I've created a patch that opens the dialog as "always on top".

This might also become a usablity problem if the dialog opens and obscures a
window that the user needs to determine where they want to put their workspace.


What we really need is for the dialog to go on top as soon as it opens (so the
user knows that its there), but then allows other windows to be activated on
top of it.
Comment 5 Jeff McAffer CLA 2004-03-16 17:33:14 EST
hey, we (uhhh, you) can splash as many times as you like.  Once you have called 
end splash, we are out of the business but you can call eclipse.exe and put the 
splash back up and then tear it down again.  You can even put up a different 
splash.
Comment 6 Nick Edgar CLA 2004-03-16 19:28:34 EST
Well, we can't hardwire a reference to eclipse.exe since the app wasn't 
necessarily launched with that executable (or any for that matter).  I see that 
InternalPlatform.getSplashHandler() does some funky context and service stuff, 
searching for a service whose name property is "splashscreen".

Could we make this a real service that knows how to both bring down the splash 
and bring it up again, rather than just being a Runnable that brings it down?

Also, I'm curious as to why it ungets the service reference before returning 
the result of getting it.  I'd expect that whatever it returned would 
potentially be invalid after ungetting the service.
Comment 7 Jeff McAffer CLA 2004-03-16 21:47:10 EST
This service stuff is somewhat bogus. it should actually just be spec'ing a 
filter and using a normal service tracker.  That code was likely done very 
early in our OSGi lives.

The service approach is not meant to be general.  It is our internal way of 
communicating between levels without exposing API.  The splash is actualy put 
up in main() way before OSGi is started etc.  Main also creates a runnable that 
can tear down the splash.

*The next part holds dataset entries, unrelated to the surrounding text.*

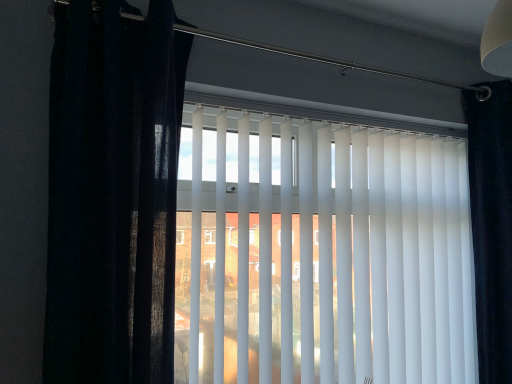 Question: Can you confirm if white matte vertical blinds at center is wider than matte black curtain at left, acting as the second curtain starting from the back?

Choices:
 (A) yes
 (B) no

Answer: (B)

Question: Is white matte vertical blinds at center positioned behind matte black curtain at left, which is the 1th curtain in front-to-back order?

Choices:
 (A) no
 (B) yes

Answer: (B)

Question: Would you say matte black curtain at left, which is the 1th curtain in front-to-back order, is part of white matte vertical blinds at center's contents?

Choices:
 (A) yes
 (B) no

Answer: (B)

Question: Is white matte vertical blinds at center shorter than matte black curtain at left, positioned as the second curtain in right-to-left order?

Choices:
 (A) yes
 (B) no

Answer: (B)

Question: Can you confirm if white matte vertical blinds at center is bigger than matte black curtain at left, which is the 1th curtain in front-to-back order?

Choices:
 (A) no
 (B) yes

Answer: (B)

Question: Is white matte vertical blinds at center outside matte black curtain at left, positioned as the second curtain in right-to-left order?

Choices:
 (A) yes
 (B) no

Answer: (A)

Question: From a real-world perspective, is matte black curtain at left, which is the 1th curtain in front-to-back order, below black velvet curtain at right, acting as the second curtain starting from the left?

Choices:
 (A) yes
 (B) no

Answer: (B)

Question: From a real-world perspective, is matte black curtain at left, which is the 1th curtain in front-to-back order, located higher than black velvet curtain at right, the 1th curtain from the back?

Choices:
 (A) no
 (B) yes

Answer: (B)

Question: From the image's perspective, is matte black curtain at left, acting as the second curtain starting from the back, located above black velvet curtain at right, acting as the second curtain starting from the left?

Choices:
 (A) no
 (B) yes

Answer: (B)

Question: Is black velvet curtain at right, acting as the second curtain starting from the left, surrounded by matte black curtain at left, acting as the second curtain starting from the back?

Choices:
 (A) no
 (B) yes

Answer: (A)

Question: Considering the relative sizes of matte black curtain at left, marked as the first curtain in a left-to-right arrangement, and black velvet curtain at right, positioned as the first curtain in right-to-left order, in the image provided, is matte black curtain at left, marked as the first curtain in a left-to-right arrangement, taller than black velvet curtain at right, positioned as the first curtain in right-to-left order,?

Choices:
 (A) yes
 (B) no

Answer: (B)

Question: Is matte black curtain at left, positioned as the second curtain in right-to-left order, turned away from black velvet curtain at right, the 1th curtain from the back?

Choices:
 (A) no
 (B) yes

Answer: (A)

Question: Is black velvet curtain at right, acting as the second curtain starting from the left, smaller than matte black curtain at left, which is the 1th curtain in front-to-back order?

Choices:
 (A) yes
 (B) no

Answer: (A)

This is passed along to OSGi (via EclipseStarter.run
()) when it is started.  In there it gets registered as a service so that it is 
available to the runtime when needed.

All you really need to do is exec eclipse.exe to put up the splash and remember 
the OS process.  Then you kill the process when you want to take the splash 
down.

As for using eclipse.exe, we recommend that people supply their own exe but 
implement it by calling eclipse.exe.  

Note, the suggestion to put up a different splash after the prompt is 
problematic since products will want to supply that as well.  Then we have two 
splashes to manage.
Comment 8 Jeff McAffer CLA 2004-03-16 21:49:36 EST
Just thought of...

If the problem is showing the user something while loading the workspace, how 
about showing a progress dialog?  The sequence would then be 
splash up, 
splash down, 
workspace prompt up, 
prompt down, 
progress up, 
restore UI, 
progress down, 
work
Comment 9 Nick Edgar CLA 2004-03-16 22:36:23 EST
This would probably work better.  Should try it to see how it plays.
Comment 10 Tod Creasey CLA 2004-03-17 13:57:05 EST
*** Bug 55126 has been marked as a duplicate of this bug. ***
Comment 11 Nick Edgar CLA 2004-03-25 11:39:10 EST
The main problem has been addressed for M8.
I opened bug 56167 to revisit the splash/prompt/progress interaction in M9.
Comment 12 Ines Khelifi CLA 2004-03-25 13:14:49 EST
Verified on Windows XP with Build id: 200403250800.
Comment 13 Ines Khelifi CLA 2004-03-26 13:12:30 EST
Verified on Windows XP Build id: 200403260800.